The major thesis of the volume is that the Wall Street boys benefit from an increasingly larger government. When Bill Clinton set a goal for 70% home ownership, Wall Street obliged with new mortgage products that made it easier to bundle and re-package mortgages. They made a tidy sum in the process. And now, with the economy still moribund, and the middle class struggling just to hold steady, Wall Street is on a tear again. But, the average taxpayer will pay for Wall Street’s mortgage mistakes for decades. And, as we pile on more debt and still more debt, Wall Street gets a cut of that as well. So, Wall Street is not too adverse to a Democratic president despite the folklore.

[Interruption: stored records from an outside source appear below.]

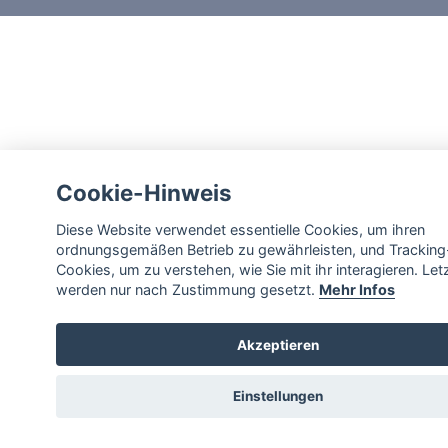
Cookie-Hinweis
Diese Website verwendet essentielle Cookies, um ihren
ordnungsgemäßen Betrieb zu gewährleisten, und Tracking
Cookies, um zu verstehen, wie Sie mit ihr interagieren. Let
werden nur nach Zustimmung gesetzt.
Mehr Infos
Akzeptieren
Einstellungen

There is also a fascinating portrait of Senator John McCain as presidential candidate McCain in 2008. He never was able to muster much support on Wall Street while the leading commercial bankers and investment bankers saw Obama as a moderate who would support them. McCain, a former POW who was tortured by the North Vietnamese “couldn’t stand being in the same room with guys who compared trading bonds for a living with warfare. As a man who had survived the brutality of war in the most literal sense, he found their talk unbearable.” Being from Arizona did not help either. Financial services were not an industry that he had to cater to in his House and Senate races over the years.
Now, Gasparino indicates that the tide may be turning. Wall Streeters are seeing that the president is not really oriented towards business at all. He stops just short of saying what some people suspect and it is this—no matter who gets elected Wall Street really runs things. Jim Carville, Bill Clinton’s enormously entertaining and engaging former aide, said back in the ‘90’s, that “when I grow up, I want to be the bond market” as they can stop anything. It appears that in the battle between Main Street and Wall Street, Wall Street has won and won easily.
I highly recommend “Bought and Paid For”. You may, like I, agree with parts of it. But Charlie Gasparino does not mince words and gives you a refreshing viewpoint that you are unlikely to see anywhere else. And, importantly, he, like most of us, is an ardent believer in free markets. He just wants to see the game played fairly.